"Ich werde immer mehr zu einem leeren Blatt. Ich fühle mich zu langsam, ich komme innerlich nicht mehr mit. Mein Leben entgleitet mir, Stück für Stück". So oder so ähnlich beschreiben Demenzkranke das Fortschreiten ihrer Krankheit. Angst, Trauer, Wut und Überforderung: Im Kampf gegen Demenzerkrankungen sind schon viele Hoffnungen enttäuscht worden.

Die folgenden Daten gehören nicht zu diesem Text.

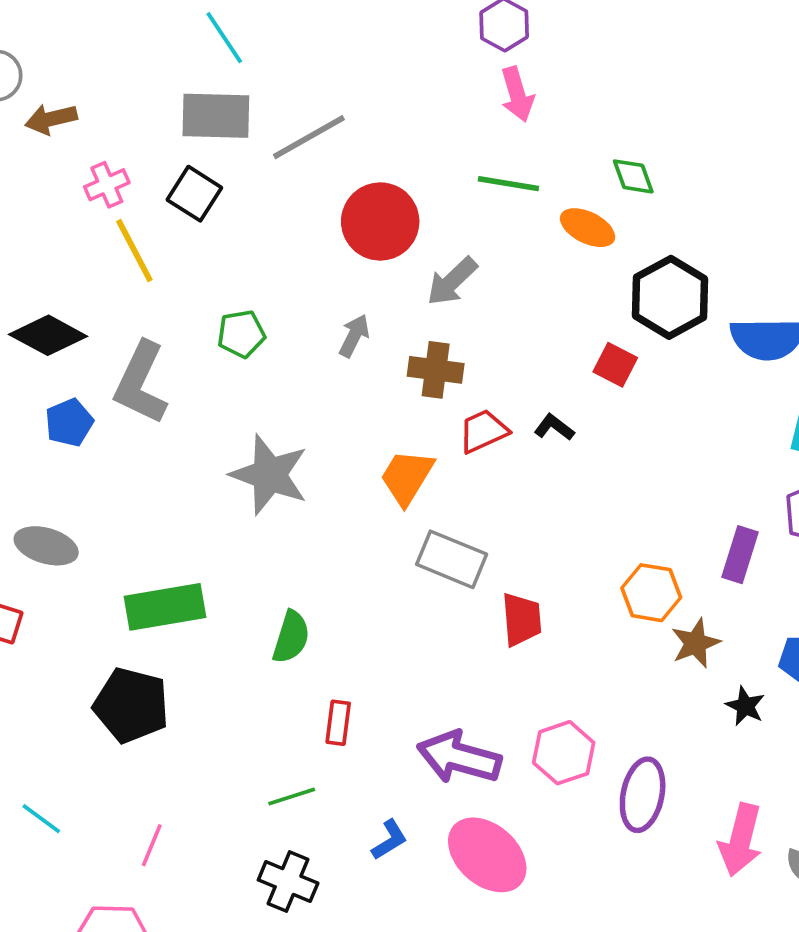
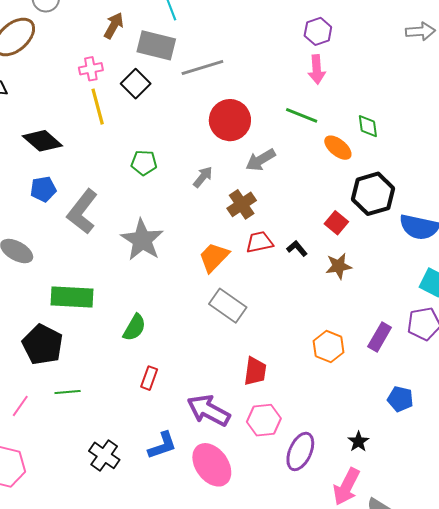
brown arrow: (51, 119) -> (114, 26), moved, turned 120
brown cross: (436, 370) -> (242, 204), turned 36
gray L-shape: (141, 383) -> (82, 212), moved
red trapezoid: (522, 619) -> (255, 371), moved
brown star: (696, 643) -> (339, 266), moved
black star: (745, 706) -> (358, 442), moved
green line: (292, 797) -> (68, 392), moved
blue L-shape: (389, 840) -> (162, 445), size x1.4
pink line: (152, 845) -> (20, 406), moved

Hilfe und Seelsorge für Betroffene
In der ab Montag zum vierten Mal bundesweit veranstalteten "Woche der Demenz" werben Bundesregierung, Wissenschaftler, Ärzte und Betroffenenverbände vor allem um Verständnis und die Unterstützung für Erkrankte und Angehörige. Bundesweit haben sich inzwischen mehrere Hundert Lokale Allianzen für Menschen mit Demenz gebildet - Netzwerke von Kirchen, Vereinen und Gesundheitseinrichtungen, die Demenzbegleiter und Angehörige schulen, Cafes für Demenzkranke gründen oder Beratung, Hilfe oder Seelsorge für Betroffene anbieten.

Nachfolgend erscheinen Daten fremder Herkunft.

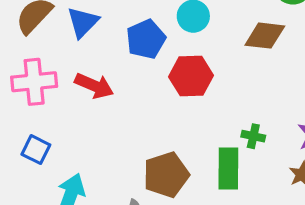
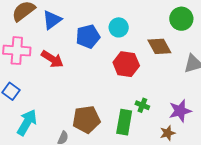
brown diamond: (265, 36) -> (159, 46), turned 45
red hexagon: (191, 76) -> (126, 64), moved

Etwa 1,7 Millionen Menschen leiden in Deutschland an einer Demenz. Hinter dem Begriff verbergen sich rund 50 unterschiedliche Erkrankungen, die häufigste davon ist Alzheimer. Ohne entscheidende Fortschritte könnte die Zahl der Menschen mit Demenz hierzulande bis 2050 auf rund drei Millionen anwachsen, schätzt die Deutsche Alzheimer-Gesellschaft. Die menschlichen, aber auch die finanziellen Belastungen sind erheblich; Kostenschätzungen für Deutschland gehen von 40 bis 50 Milliarden Euro pro Jahr aus.

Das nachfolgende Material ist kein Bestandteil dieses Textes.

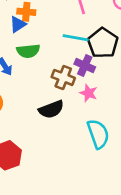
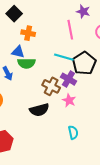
blue triangle: (18, 24) -> (18, 52), moved, turned 40
cyan semicircle: (98, 134) -> (73, 132), size x0.6

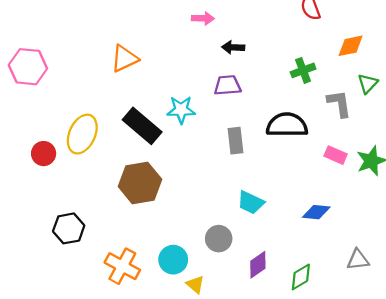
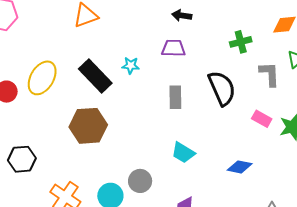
cyan star: (181, 110) -> (131, 65), size x0.7
black semicircle: (287, 125) -> (222, 88), turned 60
gray circle: (219, 239) -> (140, 181), moved

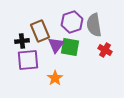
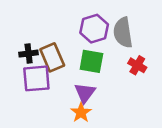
brown rectangle: (40, 31) -> (52, 57), moved
purple triangle: (56, 45) -> (85, 93), moved
orange star: (55, 78) -> (81, 112), moved

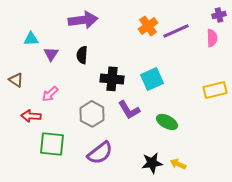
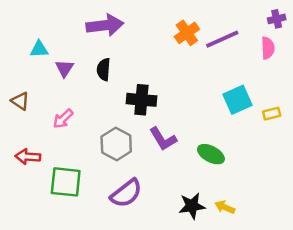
cyan square: (152, 79) -> (237, 100), moved
yellow rectangle: (215, 90) -> (272, 114), size x0.6
red arrow: (31, 116) -> (28, 157), moved

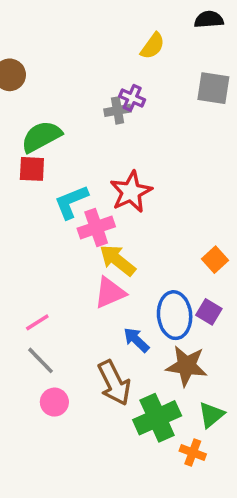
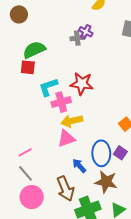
red star: (131, 192) -> (82, 84), turned 30
yellow arrow: (117, 260) -> (72, 121), turned -55
pink circle: (54, 402) -> (32, 197), size x1.5

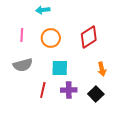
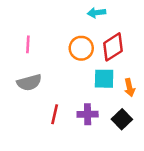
cyan arrow: (43, 10) -> (96, 13), moved
orange circle: (51, 38) -> (81, 48), moved
cyan square: (60, 68) -> (104, 79), moved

Bisherige Medikamententests liefern vorrangig enttäuschende Ergebnisse, wie der Verband forschender Arzneimittelhersteller einräumt. Eine 2014 publizierte Untersuchung über die von 2002 bis 2012 in Studien erprobten Medikamente ergab eine Misserfolgsquote von 99,6 Prozent.
Ein passendes Medikament auf dem Markt?
Frank Jessen, Direktor der Klinik für Psychiatrie und Psychotherapie an der Uniklinik Köln, rechnet damit, dass in den kommenden Jahren ein Medikament entwickelt wird, das den Verlauf der Erkrankung verlangsamt. "Ein Medikament, das Alzheimer heilt, werden wir aber wohl alle nicht mehr erleben", warnt der Neurologe vor großen Hoffnungen.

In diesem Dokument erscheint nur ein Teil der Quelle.